Repeat precisely the span of lines below that opens with the line containing "65歳以上の方は無料です。" and closes with the line containing "厩舎使用料 １馬房につき一日1,130円", both included.

DATA TO USE:
=======

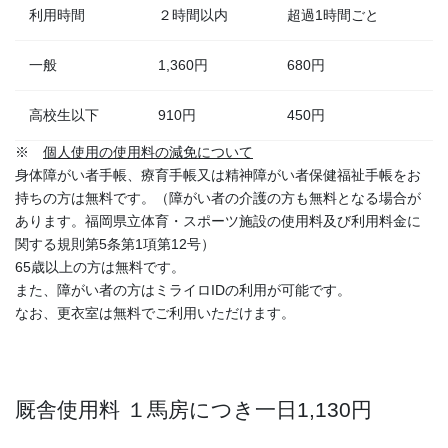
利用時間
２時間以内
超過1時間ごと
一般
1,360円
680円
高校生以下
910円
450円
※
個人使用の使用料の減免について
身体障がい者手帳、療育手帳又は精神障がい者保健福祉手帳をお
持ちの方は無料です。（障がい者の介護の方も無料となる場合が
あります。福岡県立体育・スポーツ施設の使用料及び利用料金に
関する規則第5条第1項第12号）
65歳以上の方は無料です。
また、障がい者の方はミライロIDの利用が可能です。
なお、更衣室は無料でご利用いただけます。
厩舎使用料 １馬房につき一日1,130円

=======

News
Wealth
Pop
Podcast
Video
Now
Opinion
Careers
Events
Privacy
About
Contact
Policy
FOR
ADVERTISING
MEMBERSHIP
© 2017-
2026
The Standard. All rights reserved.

=======

ANSWER BELOW:
65歳以上の方は無料です。
また、障がい者の方はミライロIDの利用が可能です。
なお、更衣室は無料でご利用いただけます。
厩舎使用料 １馬房につき一日1,130円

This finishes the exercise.